On Friday, March 21, 2025, the U.S. Department of the Treasury and FinCEN introduced an interim final rule that significantly alters the enforcement of the Corporate Transparency Act (CTA). This rule narrows the scope of the Beneficial Ownership Information (BOI) reporting requirements, with a primary focus on foreign entities and their foreign beneficial owners.
For Business Owners: What You Need to Know
Under the interim rule, U.S. citizens and domestic reporting companies are no longer required to report BOI to FinCEN. It focuses enforcement on foreign entities and their foreign beneficial owners, who are still required to file BOI Reports to FinCEN. These entities must comply by the new deadline of April 20, 2025.
For U.S.-originated businesses, this interim rule provides immediate relief from reporting obligations.

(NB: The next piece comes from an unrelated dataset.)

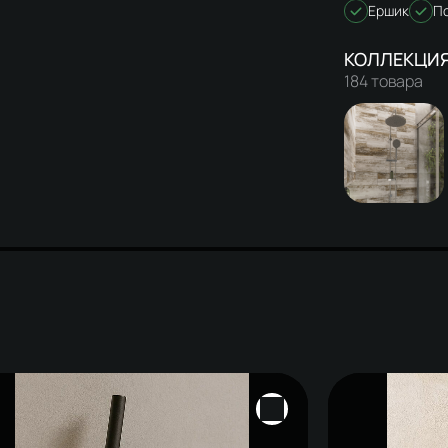
Ершик
По
184 товара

However, it’s important to understand that while U.S. businesses are exempt from reporting under this interim rule, the CTA’s legal framework remains intact. Future reporting rules may reinstate the requirement for U.S. entities or citizens to disclose BOI. Therefore, it’s essential not to disregard the CTA for good, as future rules may change.
For Practitioners: How This Affects Your Practice and Clients
As a practitioner, this interim rule may provide relief by removing potentially labor-intensive tasks from your plate. However, it remains prudent to stay informed about the CTA. Even if many of your clients are domestic entities or U.S. citizens, future reporting obligations may require U.S. entities to file reports.
Looking Ahead
With the final rule still under development, businesses and practitioners should stay informed about potential changes, as the long-term enforcement of the CTA remains fluid, adapting to shifting political climates.
We will continue to monitor these developments and provide timely updates to help you and your clients stay compliant.